Quand nous arrivâmes sur la place vis-à-vis de « l’Hôtel de l’Empereur, » j’aperçus M. le Duc de Bordeaux à la fenêtre de son appartement. Il se tenait là depuis deux heures dans une grande agitation qu’il cherchait à dissimuler en chantant, mais la contrainte l’avait ébranlé, il était souffrant. Quand je fus près de lui :

— Eh bien ! me demanda-t-il.

— Monseigneur, Son Altesse Royale est là.
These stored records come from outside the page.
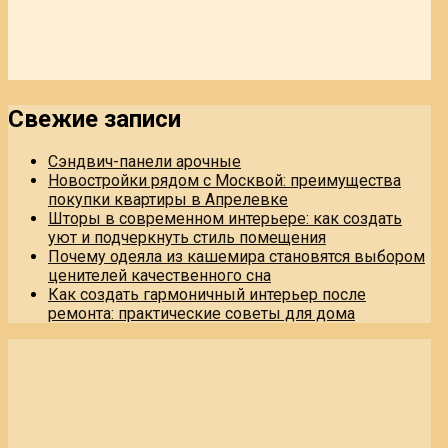
Свежие записи
Сэндвич-панели арочные
Новостройки рядом с Москвой: преимущества
покупки квартиры в Апрелевке
Шторы в современном интерьере: как создать
уют и подчеркнуть стиль помещения
Почему одеяла из кашемира становятся выбором
ценителей качественного сна
Как создать гармоничный интерьер после
ремонта: практические советы для дома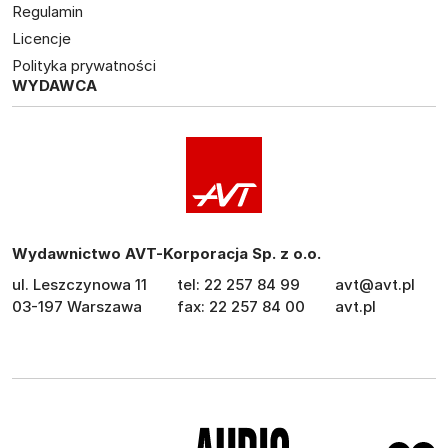
Regulamin
Licencje
Polityka prywatności
WYDAWCA
Wydawnictwo AVT-Korporacja Sp. z o.o.
ul. Leszczynowa 11
tel: 22 257 84 99
avt@avt.pl
03-197 Warszawa
fax: 22 257 84 00
avt.pl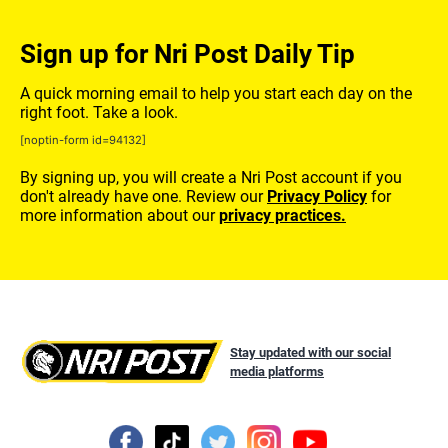
Sign up for Nri Post Daily Tip
A quick morning email to help you start each day on the
right foot. Take a look.
[noptin-form id=94132]
By signing up, you will create a Nri Post account if you
don't already have one. Review our
Privacy Policy
for
more information about our
privacy practices.
Stay updated with our social
media platforms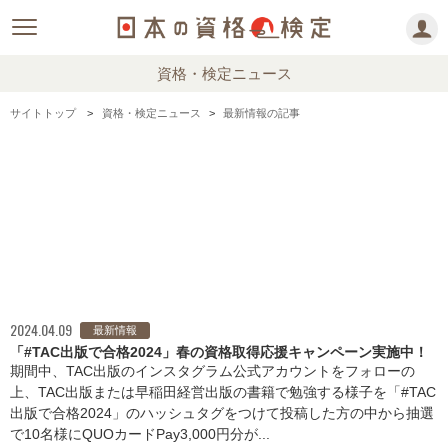
資格・検定ニュース
サイトトップ
資格・検定ニュース
最新情報の記事
2024.04.09
最新情報
「#TAC出版で合格2024」春の資格取得応援キャンペーン実施中！
期間中、TAC出版のインスタグラム公式アカウントをフォローの
上、TAC出版または早稲田経営出版の書籍で勉強する様子を「#TAC
出版で合格2024」のハッシュタグをつけて投稿した方の中から抽選
で10名様にQUOカードPay3,000円分が...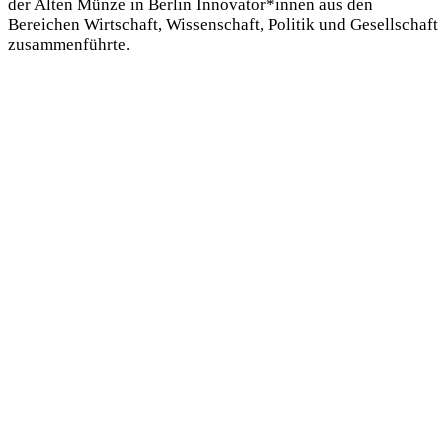
der Alten Münze in Berlin Innovator*innen aus den
Bereichen Wirtschaft, Wissenschaft, Politik und Gesellschaft
zusammenführte.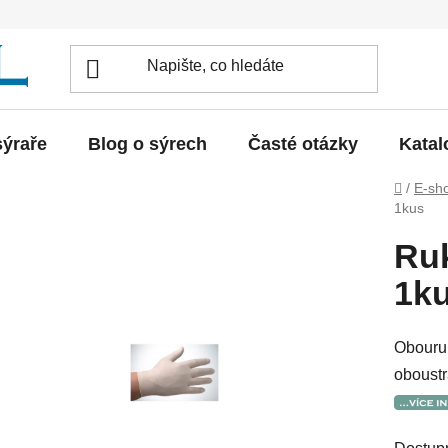
sýraře
Blog o sýrech
Časté otázky
Katal
Domů
/
E-sh
1kus
Ruk
1k
Obouruk
oboust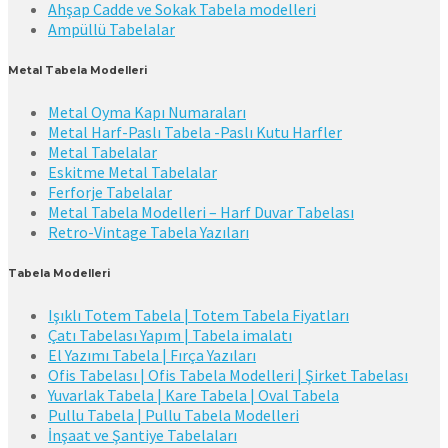
Ahşap Cadde ve Sokak Tabela modelleri
Ampüllü Tabelalar
Metal Tabela Modelleri
Metal Oyma Kapı Numaraları
Metal Harf-Paslı Tabela -Paslı Kutu Harfler
Metal Tabelalar
Eskitme Metal Tabelalar
Ferforje Tabelalar
Metal Tabela Modelleri – Harf Duvar Tabelası
Retro-Vintage Tabela Yazıları
Tabela Modelleri
Işıklı Totem Tabela | Totem Tabela Fiyatları
Çatı Tabelası Yapım | Tabela imalatı
El Yazımı Tabela | Fırça Yazıları
Ofis Tabelası | Ofis Tabela Modelleri | Şirket Tabelası
Yuvarlak Tabela | Kare Tabela | Oval Tabela
Pullu Tabela | Pullu Tabela Modelleri
İnşaat ve Şantiye Tabelaları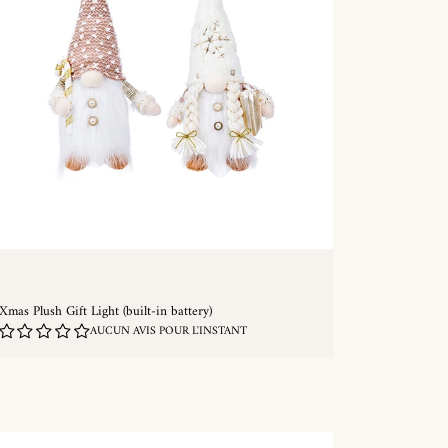
Xmas Plush Gift Light (built-in battery)
AUCUN AVIS POUR L'INSTANT
ACHAT RAPIDE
Aussitôt, le jeune prince courut avertir sa famille. Le Roi parut au haut de l’escalier avec la Dauphine, les deux enfants, Mmes d’Agoult et de Gontaut, le baron de Damas. Charles X avança dignement vers la Duchesse de Berry qui s’inclina pour lui baiser la main, mais le Roi ne s’y prêta point et laissa Madame à la Dauphine qui la salua du nom de « ma sœur. » La Duchesse de Berry embrassa ensuite ses enfants à plusieurs reprises, par sentiment, je n’en doute point, mais peut-être aussi, sans s’en douter, continua-t-elle de le faire pour échapper à l’embarras. Pendant ce temps, Charles. X parlait à M. de Lucchesi avec cette grâce et cette bonté qui. lui sont naturelles. Tous les gens de suite étaient là fort attentifs et fort curieux.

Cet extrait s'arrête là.